Stored records:

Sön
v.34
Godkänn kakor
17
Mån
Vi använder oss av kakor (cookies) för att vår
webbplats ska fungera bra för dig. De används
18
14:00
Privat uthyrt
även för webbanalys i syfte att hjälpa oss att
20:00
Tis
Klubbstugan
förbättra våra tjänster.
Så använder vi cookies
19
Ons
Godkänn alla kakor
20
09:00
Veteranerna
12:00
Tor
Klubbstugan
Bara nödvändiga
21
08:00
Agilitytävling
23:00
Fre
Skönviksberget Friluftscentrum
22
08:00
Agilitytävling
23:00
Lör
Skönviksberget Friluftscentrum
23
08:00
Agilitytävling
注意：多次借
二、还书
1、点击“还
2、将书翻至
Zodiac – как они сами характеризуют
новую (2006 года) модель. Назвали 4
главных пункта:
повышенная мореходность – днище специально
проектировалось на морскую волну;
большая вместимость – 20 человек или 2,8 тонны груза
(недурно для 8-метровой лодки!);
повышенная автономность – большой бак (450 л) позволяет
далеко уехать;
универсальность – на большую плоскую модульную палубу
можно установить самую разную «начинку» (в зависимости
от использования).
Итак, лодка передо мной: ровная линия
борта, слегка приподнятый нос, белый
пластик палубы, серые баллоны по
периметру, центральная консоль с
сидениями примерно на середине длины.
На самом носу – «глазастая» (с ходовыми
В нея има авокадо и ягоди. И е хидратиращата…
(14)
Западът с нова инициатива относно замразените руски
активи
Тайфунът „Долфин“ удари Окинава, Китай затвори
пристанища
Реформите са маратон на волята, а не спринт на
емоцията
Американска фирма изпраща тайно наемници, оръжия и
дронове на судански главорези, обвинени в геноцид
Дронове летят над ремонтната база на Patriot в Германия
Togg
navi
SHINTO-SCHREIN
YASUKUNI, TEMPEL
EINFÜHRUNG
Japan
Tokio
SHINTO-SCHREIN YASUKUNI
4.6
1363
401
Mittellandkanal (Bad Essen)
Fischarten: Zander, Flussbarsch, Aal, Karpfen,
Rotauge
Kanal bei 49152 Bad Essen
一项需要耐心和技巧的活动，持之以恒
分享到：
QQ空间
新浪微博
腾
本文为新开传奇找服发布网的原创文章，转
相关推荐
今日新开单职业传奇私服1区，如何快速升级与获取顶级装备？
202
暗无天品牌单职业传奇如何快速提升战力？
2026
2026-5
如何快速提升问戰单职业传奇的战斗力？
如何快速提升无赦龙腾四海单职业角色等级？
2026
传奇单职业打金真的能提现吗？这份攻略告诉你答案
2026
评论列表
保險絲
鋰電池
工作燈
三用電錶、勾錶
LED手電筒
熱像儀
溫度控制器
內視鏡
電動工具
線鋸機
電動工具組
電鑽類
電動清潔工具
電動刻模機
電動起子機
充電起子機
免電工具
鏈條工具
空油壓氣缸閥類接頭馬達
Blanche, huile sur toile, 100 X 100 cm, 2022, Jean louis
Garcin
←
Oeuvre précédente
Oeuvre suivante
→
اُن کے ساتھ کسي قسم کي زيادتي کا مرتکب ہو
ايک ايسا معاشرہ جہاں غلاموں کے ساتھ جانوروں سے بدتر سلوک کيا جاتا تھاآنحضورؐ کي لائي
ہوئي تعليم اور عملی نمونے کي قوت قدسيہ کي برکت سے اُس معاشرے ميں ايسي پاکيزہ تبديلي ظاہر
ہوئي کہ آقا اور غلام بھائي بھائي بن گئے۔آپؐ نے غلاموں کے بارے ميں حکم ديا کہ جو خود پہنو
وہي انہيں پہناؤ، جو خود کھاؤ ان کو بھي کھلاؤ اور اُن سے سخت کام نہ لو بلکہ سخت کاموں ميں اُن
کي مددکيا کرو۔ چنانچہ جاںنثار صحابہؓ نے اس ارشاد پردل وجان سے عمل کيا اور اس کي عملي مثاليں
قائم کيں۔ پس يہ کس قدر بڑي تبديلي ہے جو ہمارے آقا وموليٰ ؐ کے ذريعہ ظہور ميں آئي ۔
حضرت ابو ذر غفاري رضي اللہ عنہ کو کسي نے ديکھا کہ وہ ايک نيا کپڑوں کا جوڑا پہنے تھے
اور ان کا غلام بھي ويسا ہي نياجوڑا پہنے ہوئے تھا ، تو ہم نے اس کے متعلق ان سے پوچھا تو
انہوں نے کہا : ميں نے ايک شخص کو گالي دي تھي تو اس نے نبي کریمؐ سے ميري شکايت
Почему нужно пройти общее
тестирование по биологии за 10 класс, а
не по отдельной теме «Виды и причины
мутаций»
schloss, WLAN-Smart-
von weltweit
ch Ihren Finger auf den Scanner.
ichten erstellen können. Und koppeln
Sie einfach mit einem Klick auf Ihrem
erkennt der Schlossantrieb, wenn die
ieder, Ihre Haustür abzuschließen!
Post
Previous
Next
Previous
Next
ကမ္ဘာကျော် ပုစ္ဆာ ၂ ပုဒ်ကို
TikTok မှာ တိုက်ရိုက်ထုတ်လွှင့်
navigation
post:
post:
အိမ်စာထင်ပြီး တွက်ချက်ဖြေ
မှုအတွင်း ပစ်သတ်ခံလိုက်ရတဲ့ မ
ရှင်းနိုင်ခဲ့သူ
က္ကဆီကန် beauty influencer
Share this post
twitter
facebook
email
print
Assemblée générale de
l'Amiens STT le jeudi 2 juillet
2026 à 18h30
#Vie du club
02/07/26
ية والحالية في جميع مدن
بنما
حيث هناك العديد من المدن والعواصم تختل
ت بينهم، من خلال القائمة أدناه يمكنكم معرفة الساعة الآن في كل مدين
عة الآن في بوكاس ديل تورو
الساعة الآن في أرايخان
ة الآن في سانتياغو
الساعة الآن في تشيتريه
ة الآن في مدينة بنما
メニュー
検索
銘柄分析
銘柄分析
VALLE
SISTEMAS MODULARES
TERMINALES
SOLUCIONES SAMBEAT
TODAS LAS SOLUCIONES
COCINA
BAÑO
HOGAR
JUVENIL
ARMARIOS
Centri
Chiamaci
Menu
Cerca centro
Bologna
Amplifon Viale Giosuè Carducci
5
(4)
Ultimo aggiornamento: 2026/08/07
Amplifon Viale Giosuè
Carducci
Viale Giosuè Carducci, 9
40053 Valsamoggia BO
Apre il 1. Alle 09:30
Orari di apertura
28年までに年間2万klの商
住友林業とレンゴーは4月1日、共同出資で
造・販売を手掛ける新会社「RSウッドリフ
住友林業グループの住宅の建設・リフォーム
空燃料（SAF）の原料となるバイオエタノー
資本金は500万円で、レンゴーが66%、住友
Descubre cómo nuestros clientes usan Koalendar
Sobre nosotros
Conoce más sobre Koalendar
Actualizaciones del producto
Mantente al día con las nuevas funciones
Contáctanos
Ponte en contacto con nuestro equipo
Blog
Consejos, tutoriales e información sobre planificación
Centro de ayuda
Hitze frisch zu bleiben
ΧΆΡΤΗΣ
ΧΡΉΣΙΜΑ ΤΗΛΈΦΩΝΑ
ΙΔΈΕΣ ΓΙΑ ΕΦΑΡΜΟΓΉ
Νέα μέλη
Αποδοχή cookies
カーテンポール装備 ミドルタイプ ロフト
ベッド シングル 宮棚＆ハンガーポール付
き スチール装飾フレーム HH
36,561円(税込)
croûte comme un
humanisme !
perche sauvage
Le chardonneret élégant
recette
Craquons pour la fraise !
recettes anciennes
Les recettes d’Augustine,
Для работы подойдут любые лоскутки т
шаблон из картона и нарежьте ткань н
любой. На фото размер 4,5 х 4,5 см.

=== What to work on ===
The data above needs to be retyped in full, exactly as given.

=== Solution to the exercise ===
Sön
v.34
Godkänn kakor
17
Mån
Vi använder oss av kakor (cookies) för att vår
webbplats ska fungera bra för dig. De används
18
14:00
Privat uthyrt
även för webbanalys i syfte att hjälpa oss att
20:00
Tis
Klubbstugan
förbättra våra tjänster.
Så använder vi cookies
19
Ons
Godkänn alla kakor
20
09:00
Veteranerna
12:00
Tor
Klubbstugan
Bara nödvändiga
21
08:00
Agilitytävling
23:00
Fre
Skönviksberget Friluftscentrum
22
08:00
Agilitytävling
23:00
Lör
Skönviksberget Friluftscentrum
23
08:00
Agilitytävling
注意：多次借
二、还书
1、点击“还
2、将书翻至
Zodiac – как они сами характеризуют
новую (2006 года) модель. Назвали 4
главных пункта:
повышенная мореходность – днище специально
проектировалось на морскую волну;
большая вместимость – 20 человек или 2,8 тонны груза
(недурно для 8-метровой лодки!);
повышенная автономность – большой бак (450 л) позволяет
далеко уехать;
универсальность – на большую плоскую модульную палубу
можно установить самую разную «начинку» (в зависимости
от использования).
Итак, лодка передо мной: ровная линия
борта, слегка приподнятый нос, белый
пластик палубы, серые баллоны по
периметру, центральная консоль с
сидениями примерно на середине длины.
На самом носу – «глазастая» (с ходовыми
В нея има авокадо и ягоди. И е хидратиращата…
(14)
Западът с нова инициатива относно замразените руски
активи
Тайфунът „Долфин“ удари Окинава, Китай затвори
пристанища
Реформите са маратон на волята, а не спринт на
емоцията
Американска фирма изпраща тайно наемници, оръжия и
дронове на судански главорези, обвинени в геноцид
Дронове летят над ремонтната база на Patriot в Германия
Togg
navi
SHINTO-SCHREIN
YASUKUNI, TEMPEL
EINFÜHRUNG
Japan
Tokio
SHINTO-SCHREIN YASUKUNI
4.6
1363
401
Mittellandkanal (Bad Essen)
Fischarten: Zander, Flussbarsch, Aal, Karpfen,
Rotauge
Kanal bei 49152 Bad Essen
一项需要耐心和技巧的活动，持之以恒
分享到：
QQ空间
新浪微博
腾
本文为新开传奇找服发布网的原创文章，转
相关推荐
今日新开单职业传奇私服1区，如何快速升级与获取顶级装备？
202
暗无天品牌单职业传奇如何快速提升战力？
2026
2026-5
如何快速提升问戰单职业传奇的战斗力？
如何快速提升无赦龙腾四海单职业角色等级？
2026
传奇单职业打金真的能提现吗？这份攻略告诉你答案
2026
评论列表
保險絲
鋰電池
工作燈
三用電錶、勾錶
LED手電筒
熱像儀
溫度控制器
內視鏡
電動工具
線鋸機
電動工具組
電鑽類
電動清潔工具
電動刻模機
電動起子機
充電起子機
免電工具
鏈條工具
空油壓氣缸閥類接頭馬達
Blanche, huile sur toile, 100 X 100 cm, 2022, Jean louis
Garcin
←
Oeuvre précédente
Oeuvre suivante
→
اُن کے ساتھ کسي قسم کي زيادتي کا مرتکب ہو
ايک ايسا معاشرہ جہاں غلاموں کے ساتھ جانوروں سے بدتر سلوک کيا جاتا تھاآنحضورؐ کي لائي
ہوئي تعليم اور عملی نمونے کي قوت قدسيہ کي برکت سے اُس معاشرے ميں ايسي پاکيزہ تبديلي ظاہر
ہوئي کہ آقا اور غلام بھائي بھائي بن گئے۔آپؐ نے غلاموں کے بارے ميں حکم ديا کہ جو خود پہنو
وہي انہيں پہناؤ، جو خود کھاؤ ان کو بھي کھلاؤ اور اُن سے سخت کام نہ لو بلکہ سخت کاموں ميں اُن
کي مددکيا کرو۔ چنانچہ جاںنثار صحابہؓ نے اس ارشاد پردل وجان سے عمل کيا اور اس کي عملي مثاليں
قائم کيں۔ پس يہ کس قدر بڑي تبديلي ہے جو ہمارے آقا وموليٰ ؐ کے ذريعہ ظہور ميں آئي ۔
حضرت ابو ذر غفاري رضي اللہ عنہ کو کسي نے ديکھا کہ وہ ايک نيا کپڑوں کا جوڑا پہنے تھے
اور ان کا غلام بھي ويسا ہي نياجوڑا پہنے ہوئے تھا ، تو ہم نے اس کے متعلق ان سے پوچھا تو
انہوں نے کہا : ميں نے ايک شخص کو گالي دي تھي تو اس نے نبي کریمؐ سے ميري شکايت
Почему нужно пройти общее
тестирование по биологии за 10 класс, а
не по отдельной теме «Виды и причины
мутаций»
schloss, WLAN-Smart-
von weltweit
ch Ihren Finger auf den Scanner.
ichten erstellen können. Und koppeln
Sie einfach mit einem Klick auf Ihrem
erkennt der Schlossantrieb, wenn die
ieder, Ihre Haustür abzuschließen!
Post
Previous
Next
Previous
Next
ကမ္ဘာကျော် ပုစ္ဆာ ၂ ပုဒ်ကို
TikTok မှာ တိုက်ရိုက်ထုတ်လွှင့်
navigation
post:
post:
အိမ်စာထင်ပြီး တွက်ချက်ဖြေ
မှုအတွင်း ပစ်သတ်ခံလိုက်ရတဲ့ မ
ရှင်းနိုင်ခဲ့သူ
က္ကဆီကန် beauty influencer
Share this post
twitter
facebook
email
print
Assemblée générale de
l'Amiens STT le jeudi 2 juillet
2026 à 18h30
#Vie du club
02/07/26
ية والحالية في جميع مدن
بنما
حيث هناك العديد من المدن والعواصم تختل
ت بينهم، من خلال القائمة أدناه يمكنكم معرفة الساعة الآن في كل مدين
عة الآن في بوكاس ديل تورو
الساعة الآن في أرايخان
ة الآن في سانتياغو
الساعة الآن في تشيتريه
ة الآن في مدينة بنما
メニュー
検索
銘柄分析
銘柄分析
VALLE
SISTEMAS MODULARES
TERMINALES
SOLUCIONES SAMBEAT
TODAS LAS SOLUCIONES
COCINA
BAÑO
HOGAR
JUVENIL
ARMARIOS
Centri
Chiamaci
Menu
Cerca centro
Bologna
Amplifon Viale Giosuè Carducci
5
(4)
Ultimo aggiornamento: 2026/08/07
Amplifon Viale Giosuè
Carducci
Viale Giosuè Carducci, 9
40053 Valsamoggia BO
Apre il 1. Alle 09:30
Orari di apertura
28年までに年間2万klの商
住友林業とレンゴーは4月1日、共同出資で
造・販売を手掛ける新会社「RSウッドリフ
住友林業グループの住宅の建設・リフォーム
空燃料（SAF）の原料となるバイオエタノー
資本金は500万円で、レンゴーが66%、住友
Descubre cómo nuestros clientes usan Koalendar
Sobre nosotros
Conoce más sobre Koalendar
Actualizaciones del producto
Mantente al día con las nuevas funciones
Contáctanos
Ponte en contacto con nuestro equipo
Blog
Consejos, tutoriales e información sobre planificación
Centro de ayuda
Hitze frisch zu bleiben
ΧΆΡΤΗΣ
ΧΡΉΣΙΜΑ ΤΗΛΈΦΩΝΑ
ΙΔΈΕΣ ΓΙΑ ΕΦΑΡΜΟΓΉ
Νέα μέλη
Αποδοχή cookies
カーテンポール装備 ミドルタイプ ロフト
ベッド シングル 宮棚＆ハンガーポール付
き スチール装飾フレーム HH
36,561円(税込)
croûte comme un
humanisme !
perche sauvage
Le chardonneret élégant
recette
Craquons pour la fraise !
recettes anciennes
Les recettes d’Augustine,
Для работы подойдут любые лоскутки т
шаблон из картона и нарежьте ткань н
любой. На фото размер 4,5 х 4,5 см.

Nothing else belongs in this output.